[Twisted-Python] Send many large files with PB

Tue May 16 19:24:24 MDT 2006

Hi,

I'm using PB in a distributed application that has suddenly grown the
requirement to copy directories of files between the servers.

>From lurking on the mailing list archives, it seems that the best way
to move large amounts of data between Twisted servers is to use a
twisted.spread.util.Pager sub-class to pipe the data.  Between that
information and the "How to use twisted pb pager" [1] document, I'm
probably good to go on how to transfer large amounts of data.

However, I wanted to step back and ask what's the best way to actually
package the files that I'm going to send.  To make things concrete,
suppose I need to send data from SRC to DEST and that SRC has a PB
RemoteReference to DEST.  Also, most files will be huge (gigabytes)
and nested in directories.

- Should I send the files from SRC to DEST one-by-one?  That is, make
  a new PB request for a new Pager reference for each file, stream the
  file using a twisted.spread.util.FilePager instance, then repeat
  with the next file, and so on.  This has the advantage that I think
  I can do it fairly easily, but has the disadvantage of requiring
  many PB calls (with the associated bookkeeping in my application).
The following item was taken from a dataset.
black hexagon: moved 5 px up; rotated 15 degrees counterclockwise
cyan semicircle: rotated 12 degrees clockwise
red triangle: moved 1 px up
- Or, is it better to use something like tarfile module to create a
  stream of bytes that I stream to the other side and decode?  There's
  something appealing to using tarfile--it's like the oft-seen "tar
  -xf - | ssh user at host 'tar -cf -'" way of transferring files.  Plus,
  the tarfile module takes care of making directories and the like for
  me.

  This method has the advantage of a single PB call, but the
  disadvantage that I can't quite figure out how to use tarfile with
  Twisted.  The tarfile module requires an file-like object to stream
  to or stream from.  I don't think the naive approach of just adding
  __write__ method to a Pager or __read__ method to a
  CallbackPageCollector will work without taking up all of the memory
  in my system or blocking in some way.

- Finally, should I be doing something completely different?
  Normally, outside of my application, I'd just use rsync, scp, or
  some such.  However, the users of this application don't know how to
  use these tools.  I can't spawn these programs without getting into
  authentication issues between the machines.  Doing this within
  Twisted seems like a good idea because the machines are already
  authenticated to each other through PB, but I could be wrong.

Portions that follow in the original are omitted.